As reference, we considered EU compliant noise simulations for our virtual campaigns. The local authorities of Koblenz provided us with the simulation results of 2017 (see center Fig. S2). Such maps, fulfilling the END, are produced combining high resolution input data such as traffic information and built-up inventory with ray-tracing propagation models [13, 14]. The engineering’s software output has a spatial resolution of 10 × 10 m, the continuous pixel values depict the simulated road traffic noise Lden. Thereby, the Lden ranges from 12.8 to 88.3 dB(A), with a mean of 51.0 dB(A) and a standard deviation of sd = 11.1. The advantage of using END conform noise maps instead of actual in situ measurements is, that they are source-specific (i.e. road traffic noise) and they provide annually averaged sound pressure levels, which both are the basis for political decision making. Also, the 1.05 million pixels of our study area allow for investigating sampling effects comprehensively, which is important in order to assess the transferability of the model. Due to a heterogeneous infrastructure network as well as different topographic, built-up and natural morphologies, the sound pressure levels, however, are not uniform (see map Fig. S2 or Table S2 for descriptive statistics along all 30 districts, respectively. Table S3 for descriptive statistics with respect to the Urban Atlas), but structured spatially. Two very loud and long-range hearable motorways are allocated in the north-east, affecting large proportions of the adjacent districts. From there, a trunk road runs through the city center in a southerly direction, before finally connecting the eastern parts of the city over the Rhine river. Primary roads are located along the river banks and one (B327) meandering uphill South-southwest. Here it is well depicted, that the scope of noise propagation depends on the surrounding natural environment as well. Zooms b&c in Fig. S2 highlight local effects by highly built-up urban morphology and the topography.

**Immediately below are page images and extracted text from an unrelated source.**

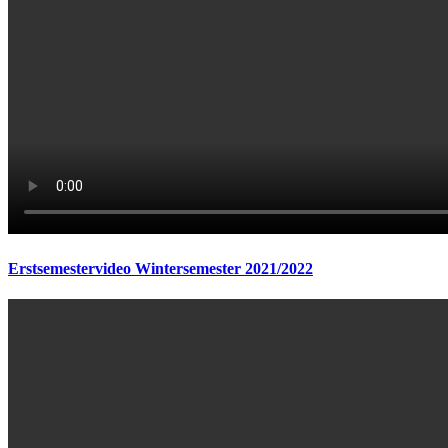
Erstsemestervideo Wintersemester 2021/2022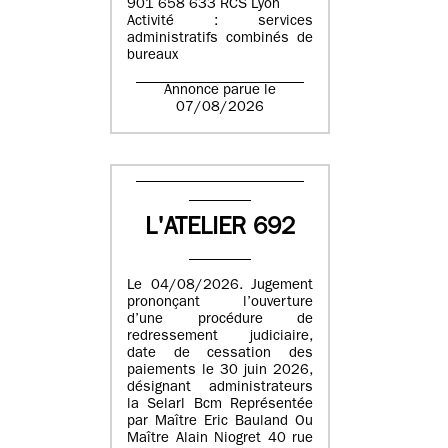
901 658 633 RCS Lyon
Activité : services
administratifs combinés de
bureaux
Annonce parue le
07/08/2026
L'ATELIER 692
Le 04/08/2026. Jugement
prononçant l’ouverture
d’une procédure de
redressement judiciaire,
date de cessation des
paiements le 30 juin 2026,
désignant administrateurs
la Selarl Bcm Représentée
par Maître Eric Bauland Ou
Maître Alain Niogret 40 rue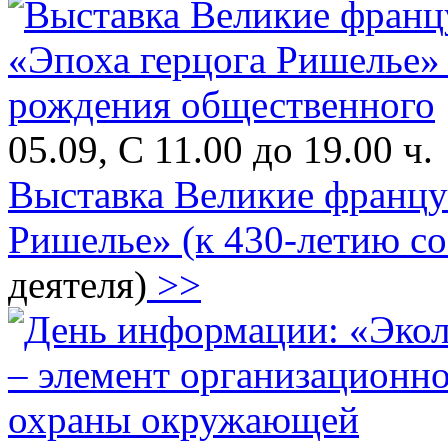
05.09, С 11.00 до 19.00 ч.
Выставка Великие францу
Ришелье» (к 430-летию с
деятеля)
>>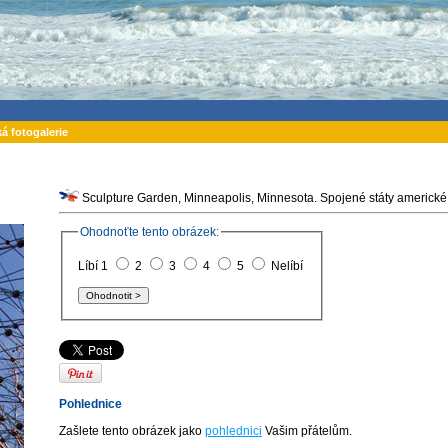
ká fotogalerie
Sculpture Garden, Minneapolis, Minnesota. Spojené státy americké
Ohodnoťte tento obrázek:
Líbí 1
2
3
4
5
Nelíbí
Pohlednice
Zašlete tento obrázek jako
pohlednici
Vašim přátelům.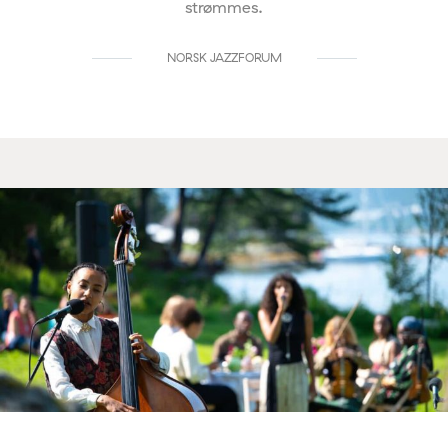
strømmes.
NORSK JAZZFORUM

The sampled Lden sound pressure levels are considered virtual microphone measurements. In order to assess the sampling impacts statistically, the representativity of each of the 2000 virtual field campaigns is assess by aggregating their mean and standard deviation first. Then, they were related to the total population using a two-sided t-test assuming the variances to be equal.

Predictor variables

In general, LUR predictors in noise-related studies vary from physical road infrastructures [19,20,21,22,23,24,25,26], traffic information [21, 22, 24,25,26], surrounding buildings [20,21,22,23,24], land-use/-cover patches [19,20,21,22,23,24,25,26], vegetative indices [20, 22, 23, 26], and amongst weather data [25] and topography [26] to any other auxiliary information hypothesized to affect the response variable. Based on this literature and data review (see also Table S1), we inherit the most common features and, aiming for large-scale reproducibility, prioritize publicly-accessible data sources throughout the study. To incorporate contextual effects like the arrangement of streets, built-up density, and fraction of green spaces, moving windows were utilized. The respective aggregation functions (sum, mean, etc.) depend on the variable and their respective geographic rational, which is laid out below. Regarding the radii, preceding studies did not agree on a standardized and commonly accepted rule for defining them. Nevertheless, the applied radii generally range between 50 and 1000 m and also some particular scales were already used more often (highlighted bold in following enumeration). In relation to the logarithmic behavior of noise attenuation, we thus used systematically scaled radii of 12.5, 25, 50, 100, 200, 400, 800, and 1600 m. Then, following the descriptions of Ragettli et al. [22] and Liu et al. [26] the most relevant radius per feature was selected a priori. To do so, a bivariate linear model was fitted for each available variable. The most relevant radius per variable was chosen based on the smallest root mean square error (RMSE). Thus, together with six road proximity features, eventually 21 features were considered.

Road infrastructure

In this study, we focus on traffic noise emitted along roads. In consequence, the road network and the proximity hereto are essential. We take the spatial layout of the streets from OpenStreetMap (OSM) data. Since data on traffic counts were not available, we considered the assorted functional road types Motorway, Trunk, Primary, Secondary, Tertiary and Residential as proxies for traffic volume capacities and speed limits. We tested the suitability of this metadata by investigating the Lden values at the road center. A subsequent ANOVA tests for significantly different noise levels between the six road types. Then, being coded as dummy variables [32], their effects were added to the model for each road type separately. Hereby we distinguish two effect types—proximity and cumulated road length. In both cases, tunnels were excluded throughout the study [21].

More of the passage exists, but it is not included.